One of those baseball gloves was left-handed. The son was growing up as a southpaw but that didn’t seem to bother the young dad. He would simply move the boy to an imaginary pitcher’s mound, pace off several feet of lawn, turn, and take his place behind an imaginary home plate. Strategically positioning his own right handed glove, the young dad would coach his boy to throw fastball strikes, “As hard as you can.”
You see, that young father played professional baseball for the Chicago White Sox. At least that’s what he always told his son, all the while hiding a sly smile.
Sometime later the boy would figure out that the games he attended, with Mom, watching dad play center field was not the Chicago White Sox. It was the Rockford Firefighters Softball League.

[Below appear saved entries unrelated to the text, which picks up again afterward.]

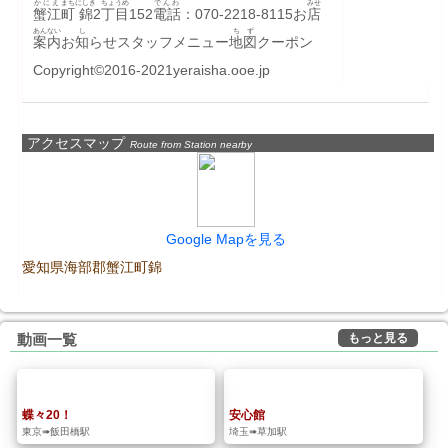
かにえ
まち
にしき
ちょうめ
でんわ
みせ
蟹江
町
錦
2
丁目
152
電話
：070-2218-8115お
店
あんない
し
ちず
案内
お
知
らせスタッフメニュー
地図
クーポン
Copyright©2016-2021yeraisha.ooe.jp
アクセスマップ
Route from Station nearby
Google Mapを見る
愛知県海部郡蟹江町錦
もっと見る
動画一覧
蝶々20！
安心館
東京➠飯田橋駅
埼玉➠草加駅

The dad did not play professional baseball in Chicago with Luis Aparicio. He played family friendly softball with his Rockford firefighter pals.
Playing professional baseball was make-believe, but that’s okay. All of us live bits and pieces of our lives vicariously. Most times that’s a good thing.
In case you haven’t figured out the characters in this story, yet…well, I still own a left-handed baseball glove. And I’m sure there are a couple of baseballs hiding in the corners of our home.
Still, as I said, baseball does not hold a position of prominence in my life.
Baseball just hangs around, locked in my memory of throwing strikes, “As hard as you can.”
And baseball will remain forever in my memory because I am father’s son.
My dad was a veteran of the United States Air Force.
My dad spent too much time at work and not enough time at home.
My dad worried about too many things that really didn’t matter in the long run.
My dad liked tossing baseballs around in the side yard on 16th Avenue.
So, yeah, I guess I did know him well enough.